Three new titles in Crabtree’s “The Lands, Peoples, and Cultures” series, Vietnam: The Land, Vietnam: The People, and Vietnam: The Culture are the products of team-based research and writing, co-ordinated by prolific editor-in-chief, Bobbie Kalman. Vietnam: The Land offers an overview of the country’s history and geography. Vietnam: The People provides a glimpse of how the Vietnamese live, work, and play. Vietnam: The Culture touches on the ways art, food, fashion, and religion express and celebrate what it means to be Vietnamese. Each of the books can stand alone. However, readers fortunate enough to encounter them in a “land, people, culture” sequence are more likely to pick up on the sense of initial discovery and subsequent peeling-back of layers that is key to both good travel and effective learning.
There are elements of these new books that delight. Visually, all three books are impressive. In keeping with the series’ established look, each front cover features an outstanding coloured photograph. Between the covers, on average, at least half of every two-page spread is dedicated to high-quality, attractively arranged, and well-documented colour photos. This pictorial feast will delight readers for whom “a picture’s worth a thousand words.” However, the overall brevity of the 32-page books will cause others to rate the picture-to-text ratio as high, possibly even too high.

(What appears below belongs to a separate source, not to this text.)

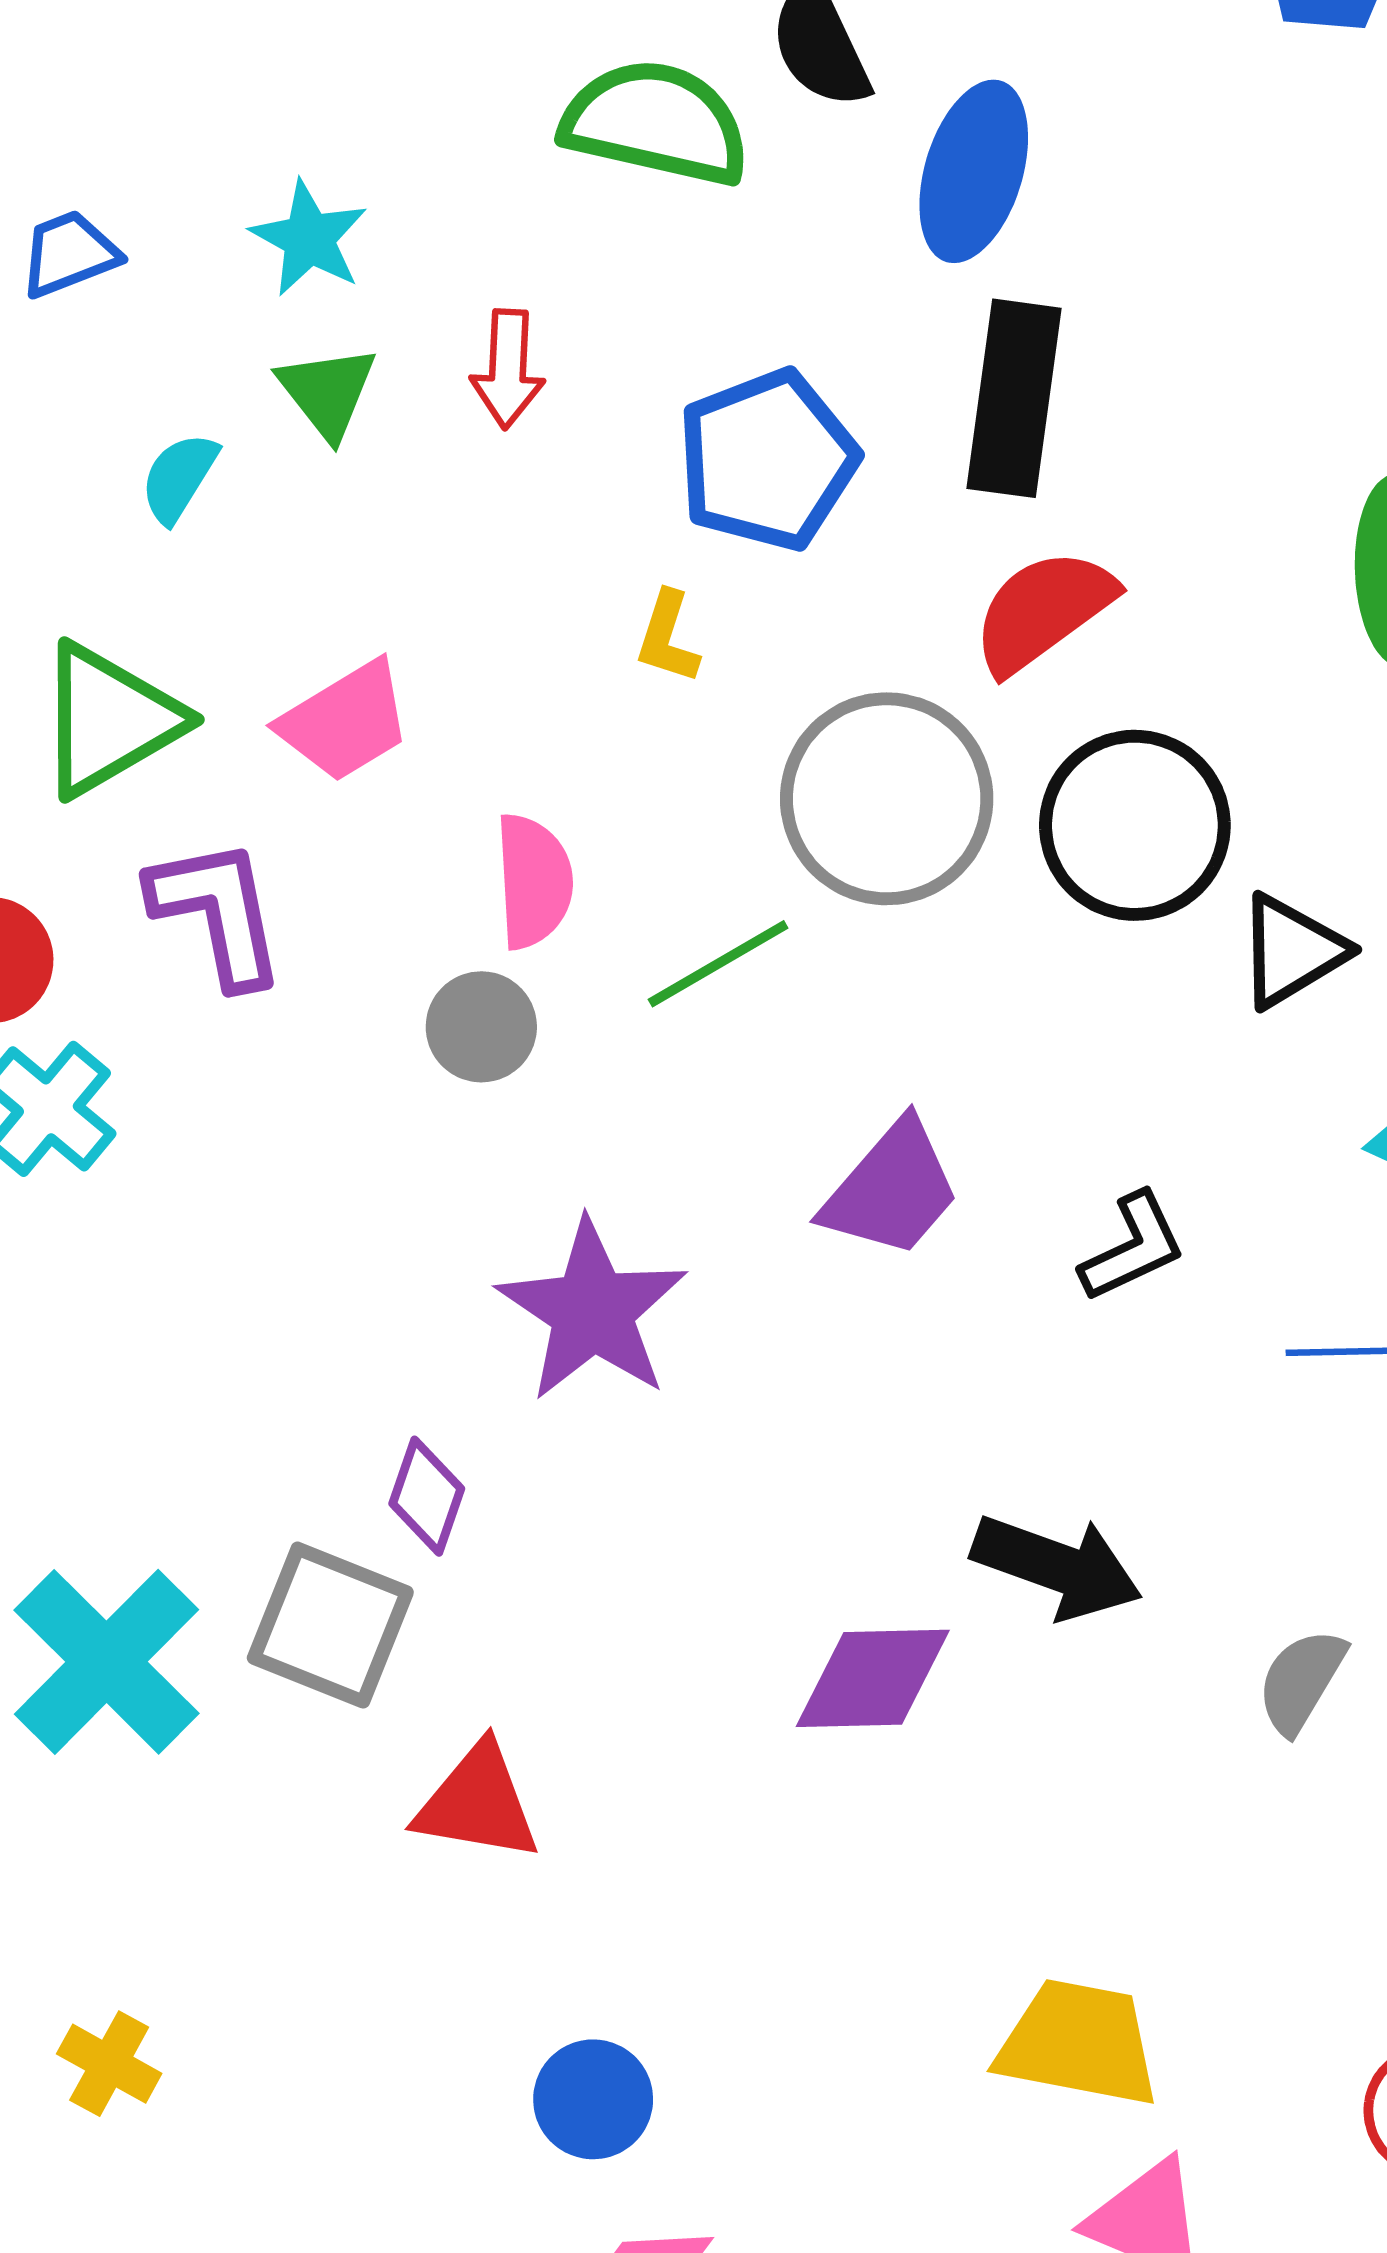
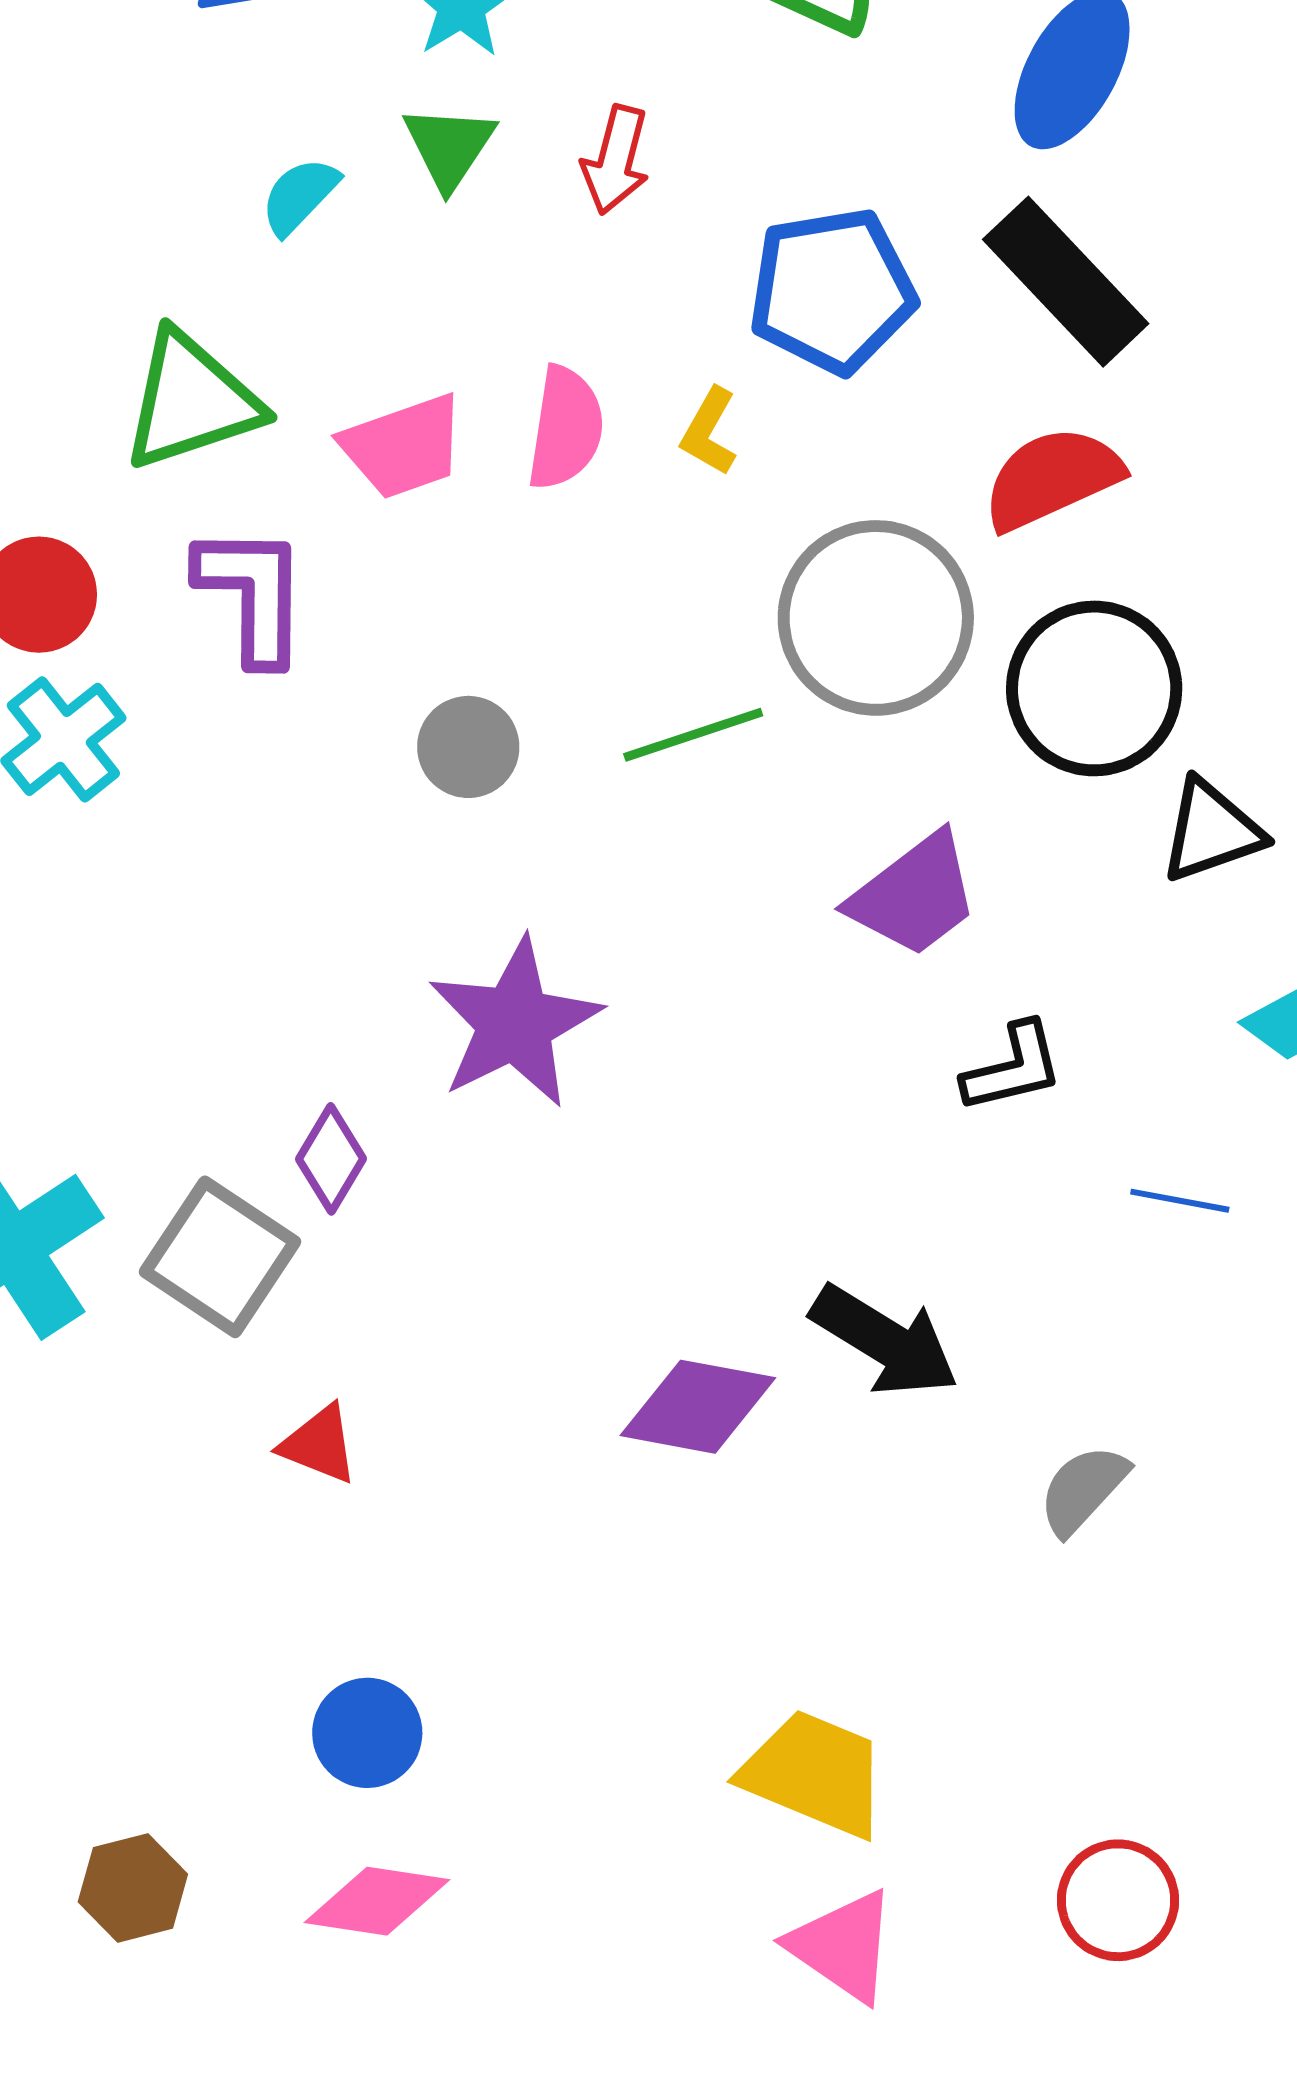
black rectangle: (1014, 398) -> (1066, 282), turned -63
pink semicircle: (534, 881) -> (566, 428), moved
purple trapezoid: (892, 1189) -> (914, 895), moved
red triangle: (478, 1803) -> (319, 1444), size x0.7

The Vietnam trilogy is written at an introductory level at best. Kalman and crew have assembled basic facts competently but demonstrate little flair for presentation. The traditional delivery of sentences in compact paragraphs lacks the pizzazz most eight to 12-year-old readers of contemporary non-fiction have become accustomed to. The minimal use or absolute absence of such value-added features as sidebar highlights, trivia bullets, fact summaries, hands-on activities, and further reading lists could cause institutional customers to investigate the market more fully before making their purchase decisions.
The Vietnam trilogy is also weakened by a number of curious editorial and design oversights and omissions. Interesting information about cover and title page photos, available on the flip side of the title page, isn’t labelled or highlighted in any way. Few readers are likely to find it as it is effectively hidden among acknowledgments, credits, and bibliographic detail. Similarly, another “buried” verso note advises that the illustration gracing the books’ back covers depicts a sarus crane, a symbol of loyalty and long life. Readers who stumble on the note will be disappointed that nowhere in any of the three books is there any other reference to the bird or the folklore associated with it. Further contributing to the impression of somewhat higgledy-piggledy production is the intriguing but unexplained and inconsistent use of artistic motifs to emphasize subject headings.
Most glaring, though, is an unexplained bolding of words throughout the texts of all three of the Vietnam books. Educated readers are likely to assume, given that the books have glossaries, that the bolding signals a glossary listing. This is not consistently the case, however. When editors and publishers purport to provide reading and learning supports such as bold print and glossaries, they owe young readers context, clear direction, and consistency.
The primary strengths of Vietnam: The Land, Vietnam: The People, and Vietnam: The Culture are their visual appeal, their up-to-date information about Vietnam, and the reasonable cost of the paperback editions. Anyone interested in more detail, a more contemporary style and presentation format, more editorial commitment, and single rather than multiple volume coverage for eight to 12-year-olds may want to check out Hamish Hamilton’s Focus On… series, Wayland’s Countries of the World series, and Gareth Stevens’ Children of the World series.